TASK STATEMENT -
Repeat the listing below in full, keeping each word as given.

RAW DATA -
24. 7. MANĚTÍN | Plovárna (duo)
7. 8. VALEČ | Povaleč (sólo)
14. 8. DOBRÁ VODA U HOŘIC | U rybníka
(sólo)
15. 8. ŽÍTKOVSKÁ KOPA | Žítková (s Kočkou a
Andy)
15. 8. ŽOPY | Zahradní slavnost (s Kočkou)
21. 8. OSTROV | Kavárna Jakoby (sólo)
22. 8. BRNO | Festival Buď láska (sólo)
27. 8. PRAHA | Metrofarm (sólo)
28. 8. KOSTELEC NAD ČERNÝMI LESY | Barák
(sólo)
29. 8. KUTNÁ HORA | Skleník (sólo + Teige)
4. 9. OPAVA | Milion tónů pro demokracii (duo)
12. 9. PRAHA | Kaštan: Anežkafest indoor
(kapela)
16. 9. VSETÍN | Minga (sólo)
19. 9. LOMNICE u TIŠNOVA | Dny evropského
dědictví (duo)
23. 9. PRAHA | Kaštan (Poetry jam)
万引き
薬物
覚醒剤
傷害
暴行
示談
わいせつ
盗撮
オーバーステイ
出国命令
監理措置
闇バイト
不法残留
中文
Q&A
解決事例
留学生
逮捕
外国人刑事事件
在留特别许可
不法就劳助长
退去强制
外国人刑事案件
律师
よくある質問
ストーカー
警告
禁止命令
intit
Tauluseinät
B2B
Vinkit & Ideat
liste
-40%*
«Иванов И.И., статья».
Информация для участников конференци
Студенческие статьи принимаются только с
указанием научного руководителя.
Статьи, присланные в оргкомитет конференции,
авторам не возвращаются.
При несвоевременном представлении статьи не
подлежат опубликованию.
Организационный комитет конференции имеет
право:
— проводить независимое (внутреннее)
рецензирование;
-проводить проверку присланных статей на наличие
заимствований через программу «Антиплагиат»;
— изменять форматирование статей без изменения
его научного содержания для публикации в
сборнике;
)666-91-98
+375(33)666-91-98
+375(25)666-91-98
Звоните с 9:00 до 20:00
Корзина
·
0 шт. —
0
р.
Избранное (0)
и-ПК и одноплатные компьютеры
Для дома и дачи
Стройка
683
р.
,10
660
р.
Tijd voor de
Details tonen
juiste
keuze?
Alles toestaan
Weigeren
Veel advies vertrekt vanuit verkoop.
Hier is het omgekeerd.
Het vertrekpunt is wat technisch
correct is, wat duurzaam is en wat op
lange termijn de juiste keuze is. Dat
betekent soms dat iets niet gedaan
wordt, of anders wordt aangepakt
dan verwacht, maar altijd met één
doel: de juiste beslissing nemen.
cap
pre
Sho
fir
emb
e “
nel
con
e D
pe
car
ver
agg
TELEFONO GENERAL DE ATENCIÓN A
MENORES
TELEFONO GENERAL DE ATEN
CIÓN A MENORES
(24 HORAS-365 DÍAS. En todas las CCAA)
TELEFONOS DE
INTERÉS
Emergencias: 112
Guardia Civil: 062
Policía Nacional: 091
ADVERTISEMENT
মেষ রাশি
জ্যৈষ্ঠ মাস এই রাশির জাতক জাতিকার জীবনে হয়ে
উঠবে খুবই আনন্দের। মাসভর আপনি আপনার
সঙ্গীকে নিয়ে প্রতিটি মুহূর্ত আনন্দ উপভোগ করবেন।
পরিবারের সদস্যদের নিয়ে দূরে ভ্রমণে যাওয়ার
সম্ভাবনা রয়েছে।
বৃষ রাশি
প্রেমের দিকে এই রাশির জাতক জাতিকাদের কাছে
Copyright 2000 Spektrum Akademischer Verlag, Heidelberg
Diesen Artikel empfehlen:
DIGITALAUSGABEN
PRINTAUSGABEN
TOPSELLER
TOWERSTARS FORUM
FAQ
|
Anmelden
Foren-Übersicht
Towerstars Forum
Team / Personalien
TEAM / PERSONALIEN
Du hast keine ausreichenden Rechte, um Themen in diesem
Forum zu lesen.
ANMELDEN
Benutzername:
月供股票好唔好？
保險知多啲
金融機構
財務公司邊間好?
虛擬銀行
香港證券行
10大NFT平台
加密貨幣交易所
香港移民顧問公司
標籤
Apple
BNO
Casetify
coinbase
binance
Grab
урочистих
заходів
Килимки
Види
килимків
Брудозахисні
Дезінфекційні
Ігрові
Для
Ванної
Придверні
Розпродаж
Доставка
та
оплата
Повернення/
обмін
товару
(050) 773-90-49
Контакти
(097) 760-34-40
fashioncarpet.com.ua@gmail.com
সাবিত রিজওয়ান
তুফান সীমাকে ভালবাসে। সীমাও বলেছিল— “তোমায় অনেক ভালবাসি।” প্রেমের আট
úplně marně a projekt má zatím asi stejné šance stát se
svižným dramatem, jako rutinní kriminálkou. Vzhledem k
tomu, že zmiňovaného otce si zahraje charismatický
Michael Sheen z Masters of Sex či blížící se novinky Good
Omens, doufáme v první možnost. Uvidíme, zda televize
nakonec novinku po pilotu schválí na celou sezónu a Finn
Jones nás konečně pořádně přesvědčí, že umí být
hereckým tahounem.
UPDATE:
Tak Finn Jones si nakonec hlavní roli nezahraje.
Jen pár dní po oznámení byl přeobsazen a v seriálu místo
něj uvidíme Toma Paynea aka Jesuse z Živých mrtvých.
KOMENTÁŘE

TASK RESPONSE -
24. 7. MANĚTÍN | Plovárna (duo)
7. 8. VALEČ | Povaleč (sólo)
14. 8. DOBRÁ VODA U HOŘIC | U rybníka
(sólo)
15. 8. ŽÍTKOVSKÁ KOPA | Žítková (s Kočkou a
Andy)
15. 8. ŽOPY | Zahradní slavnost (s Kočkou)
21. 8. OSTROV | Kavárna Jakoby (sólo)
22. 8. BRNO | Festival Buď láska (sólo)
27. 8. PRAHA | Metrofarm (sólo)
28. 8. KOSTELEC NAD ČERNÝMI LESY | Barák
(sólo)
29. 8. KUTNÁ HORA | Skleník (sólo + Teige)
4. 9. OPAVA | Milion tónů pro demokracii (duo)
12. 9. PRAHA | Kaštan: Anežkafest indoor
(kapela)
16. 9. VSETÍN | Minga (sólo)
19. 9. LOMNICE u TIŠNOVA | Dny evropského
dědictví (duo)
23. 9. PRAHA | Kaštan (Poetry jam)
万引き
薬物
覚醒剤
傷害
暴行
示談
わいせつ
盗撮
オーバーステイ
出国命令
監理措置
闇バイト
不法残留
中文
Q&A
解決事例
留学生
逮捕
外国人刑事事件
在留特别许可
不法就劳助长
退去强制
外国人刑事案件
律师
よくある質問
ストーカー
警告
禁止命令
intit
Tauluseinät
B2B
Vinkit & Ideat
liste
-40%*
«Иванов И.И., статья».
Информация для участников конференци
Студенческие статьи принимаются только с
указанием научного руководителя.
Статьи, присланные в оргкомитет конференции,
авторам не возвращаются.
При несвоевременном представлении статьи не
подлежат опубликованию.
Организационный комитет конференции имеет
право:
— проводить независимое (внутреннее)
рецензирование;
-проводить проверку присланных статей на наличие
заимствований через программу «Антиплагиат»;
— изменять форматирование статей без изменения
его научного содержания для публикации в
сборнике;
)666-91-98
+375(33)666-91-98
+375(25)666-91-98
Звоните с 9:00 до 20:00
Корзина
·
0 шт. —
0
р.
Избранное (0)
и-ПК и одноплатные компьютеры
Для дома и дачи
Стройка
683
р.
,10
660
р.
Tijd voor de
Details tonen
juiste
keuze?
Alles toestaan
Weigeren
Veel advies vertrekt vanuit verkoop.
Hier is het omgekeerd.
Het vertrekpunt is wat technisch
correct is, wat duurzaam is en wat op
lange termijn de juiste keuze is. Dat
betekent soms dat iets niet gedaan
wordt, of anders wordt aangepakt
dan verwacht, maar altijd met één
doel: de juiste beslissing nemen.
cap
pre
Sho
fir
emb
e “
nel
con
e D
pe
car
ver
agg
TELEFONO GENERAL DE ATENCIÓN A
MENORES
TELEFONO GENERAL DE ATEN
CIÓN A MENORES
(24 HORAS-365 DÍAS. En todas las CCAA)
TELEFONOS DE
INTERÉS
Emergencias: 112
Guardia Civil: 062
Policía Nacional: 091
ADVERTISEMENT
মেষ রাশি
জ্যৈষ্ঠ মাস এই রাশির জাতক জাতিকার জীবনে হয়ে
উঠবে খুবই আনন্দের। মাসভর আপনি আপনার
সঙ্গীকে নিয়ে প্রতিটি মুহূর্ত আনন্দ উপভোগ করবেন।
পরিবারের সদস্যদের নিয়ে দূরে ভ্রমণে যাওয়ার
সম্ভাবনা রয়েছে।
বৃষ রাশি
প্রেমের দিকে এই রাশির জাতক জাতিকাদের কাছে
Copyright 2000 Spektrum Akademischer Verlag, Heidelberg
Diesen Artikel empfehlen:
DIGITALAUSGABEN
PRINTAUSGABEN
TOPSELLER
TOWERSTARS FORUM
FAQ
|
Anmelden
Foren-Übersicht
Towerstars Forum
Team / Personalien
TEAM / PERSONALIEN
Du hast keine ausreichenden Rechte, um Themen in diesem
Forum zu lesen.
ANMELDEN
Benutzername:
月供股票好唔好？
保險知多啲
金融機構
財務公司邊間好?
虛擬銀行
香港證券行
10大NFT平台
加密貨幣交易所
香港移民顧問公司
標籤
Apple
BNO
Casetify
coinbase
binance
Grab
урочистих
заходів
Килимки
Види
килимків
Брудозахисні
Дезінфекційні
Ігрові
Для
Ванної
Придверні
Розпродаж
Доставка
та
оплата
Повернення/
обмін
товару
(050) 773-90-49
Контакти
(097) 760-34-40
fashioncarpet.com.ua@gmail.com
সাবিত রিজওয়ান
তুফান সীমাকে ভালবাসে। সীমাও বলেছিল— “তোমায় অনেক ভালবাসি।” প্রেমের আট
úplně marně a projekt má zatím asi stejné šance stát se
svižným dramatem, jako rutinní kriminálkou. Vzhledem k
tomu, že zmiňovaného otce si zahraje charismatický
Michael Sheen z Masters of Sex či blížící se novinky Good
Omens, doufáme v první možnost. Uvidíme, zda televize
nakonec novinku po pilotu schválí na celou sezónu a Finn
Jones nás konečně pořádně přesvědčí, že umí být
hereckým tahounem.
UPDATE:
Tak Finn Jones si nakonec hlavní roli nezahraje.
Jen pár dní po oznámení byl přeobsazen a v seriálu místo
něj uvidíme Toma Paynea aka Jesuse z Živých mrtvých.
KOMENTÁŘE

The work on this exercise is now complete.